A 47-member team comprising researchers and students of the University of Kerala and Kutch University set up camp in Khatiya village of Kutch for nearly two months.
To unearth several skeletal remains from a burial site. Of the 300-odd graves at the site, 26 were excavated.
Dated between 2600 and 1900 BC, the Harappan civilisation was spread over Afghanistan, Sind, Balochistan, Jammu, Punjab, northern Rajasthan, Kathiawar, and Gujarat.
Among the excavated remains, there is one skeleton, six-feet-long, dated to be around 5,000 years old!
What does the excavation tell us about the civilisation?
- –The graves were rectangular and of varying dimensions. They were assembled using stones. Some graves also have animal remains along with the human skeletons.
- The skeletons found within the grave were all placed east-west with the heads placed on the eastern side.
- Placed near the leg in the burial grave were earthen pots and shards of pottery.
- The biggest grave discovered here was about 6.9 meters, while the smallest one was around 1.2 meters.
- Grinding stones, blades made of rock with sharp edges, and bangles were also found from this site.

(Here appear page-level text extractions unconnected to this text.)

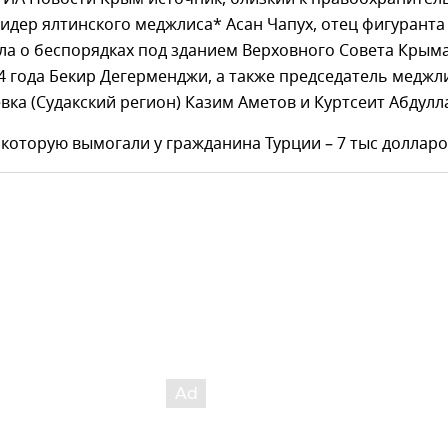
лидер ялтинского меджлиса* Асан Чапух, отец фигуранта
ла о беспорядках под зданием Верховного Совета Крым
4 года Бекир Дегерменджи, а также председатель меджл
вка (Судакский регион) Казим Аметов и Куртсеит Абдулл
 которую вымогали у гражданина Турции – 7 тыс долларо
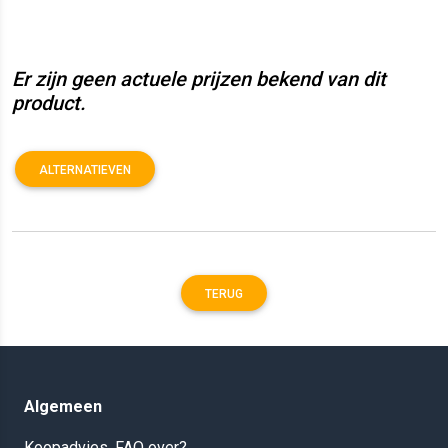
Er zijn geen actuele prijzen bekend van dit
product.
ALTERNATIEVEN
TERUG
Algemeen
Koopadvies, FAQ over?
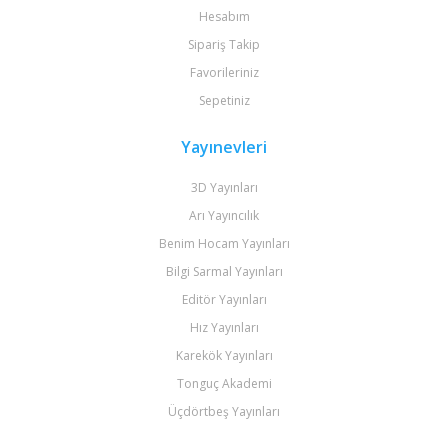
Hesabım
Sipariş Takip
Favorileriniz
Sepetiniz
Yayınevleri
3D Yayınları
Arı Yayıncılık
Benim Hocam Yayınları
Bilgi Sarmal Yayınları
Editör Yayınları
Hız Yayınları
Karekök Yayınları
Tonguç Akademi
Üçdörtbeş Yayınları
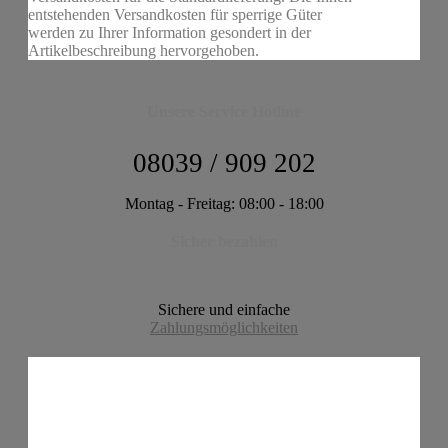
entstehenden Versandkosten für sperrige Güter
werden zu Ihrer Information gesondert in der
Artikelbeschreibung hervorgehoben.
Unsere Service Hotline
08039 / 909 202
Montag - Freitag: 08:00 - 18:00
Sicher bezahlen
Sichere und einfache
Zahlungsmöglichkeiten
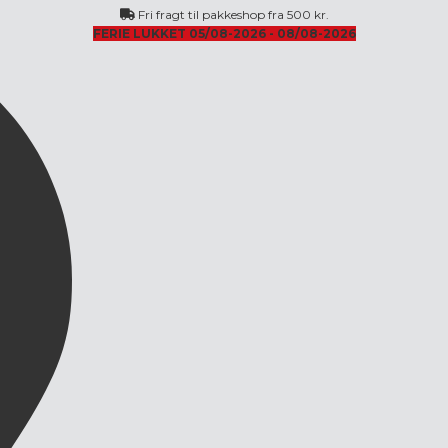
Fri fragt til pakkeshop fra 500 kr.
FERIE LUKKET 05/08-2026 - 08/08-2026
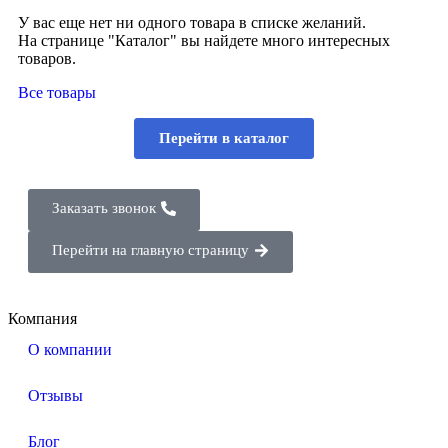
У вас еще нет ни одного товара в списке желаний.
На странице "Каталог" вы найдете много интересных
товаров.
Все товары
Перейти в каталог
Заказать звонок
Перейти на главную страницу
Компания
О компании
Отзывы
Блог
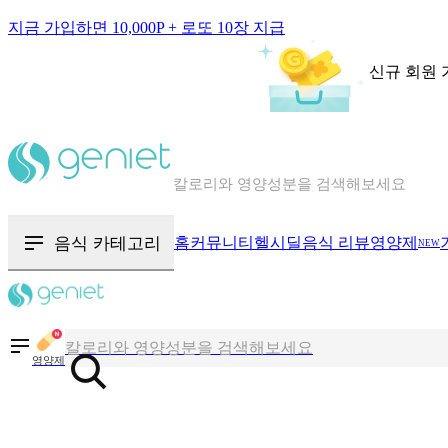
지금 가입하면 10,000P + 로또 10장 지급
신규 회원 
칼로리와 영양성분을 검색해보세요
혈당 · 다이어트 음식 검색해보세요
음식 카테고리
홈
커뮤니티
헬시딜
음식 리뷰
영양제
NEW
음식 · 영양제 리뷰를 찾아보세요
칼로리와 영양성분을 검색해보세요
영양제
혈당 · 다이어트 음식 검색해보세요
음식 · 영양제 리뷰를 찾아보세요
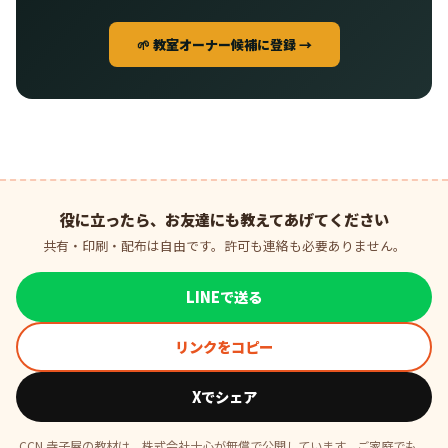
🌱 教室オーナー候補に登録 →
役に立ったら、お友達にも教えてあげてください
共有・印刷・配布は自由です。許可も連絡も必要ありません。
LINEで送る
リンクをコピー
Xでシェア
CCN 寺子屋の教材は、株式会社士心が無償で公開しています。ご家庭でも、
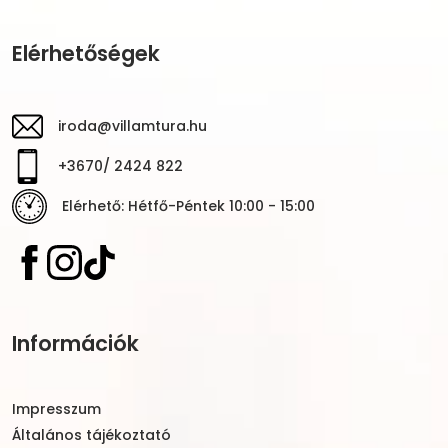
Elérhetőségek
iroda@villamtura.hu
+3670/ 2424 822
Elérhető: Hétfő-Péntek 10:00 - 15:00
Információk
Impresszum
Általános tájékoztató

S V Rajesh, Assistant Professor, Department of Archaeology, University of Kerala, was one of the coordinators of the excavation. Speaking to The Hindu, he says, “While the burial of belongings next to the corpse could possibly suggest the prevalence of the concept of afterlife, much study is required before we could arrive at any such conclusions.”
The excavations show that the drainage system adopted by the people was aimed at saving water.
Dr Rajesh tells Archeology News Network, “The pottery shards recovered bore similarities with the ones unearthed from ancient settlements in Harappan sites, including Kot Diji and Amri of Pakistan, and Nagwada, Santhali, Moti Pipli, Datrana, Surkotada, and Dhaneti in North Gujarat.”
With more than 200 graves left to be excavated, these discoveries will enhance our knowledge of our past, telling us more about the people who inhabited our land before us and their ways of life.